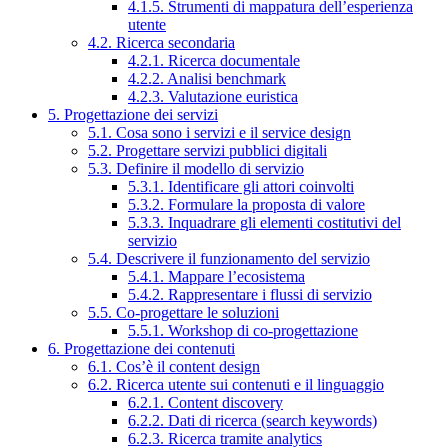
4.1.5. Strumenti di mappatura dell’esperienza
utente
4.2. Ricerca secondaria
4.2.1. Ricerca documentale
4.2.2. Analisi benchmark
4.2.3. Valutazione euristica
5. Progettazione dei servizi
5.1. Cosa sono i servizi e il service design
5.2. Progettare servizi pubblici digitali
5.3. Definire il modello di servizio
5.3.1. Identificare gli attori coinvolti
5.3.2. Formulare la proposta di valore
5.3.3. Inquadrare gli elementi costitutivi del
servizio
5.4. Descrivere il funzionamento del servizio
5.4.1. Mappare l’ecosistema
5.4.2. Rappresentare i flussi di servizio
5.5. Co-progettare le soluzioni
5.5.1. Workshop di co-progettazione
6. Progettazione dei contenuti
6.1. Cos’è il content design
6.2. Ricerca utente sui contenuti e il linguaggio
6.2.1. Content discovery
6.2.2. Dati di ricerca (search keywords)
6.2.3. Ricerca tramite analytics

Instructions for the task: What lines in the data hold the word "servizio"? Return them.

Expected answer:
5.3. Definire il modello di servizio
servizio
5.4. Descrivere il funzionamento del servizio
5.4.2. Rappresentare i flussi di servizio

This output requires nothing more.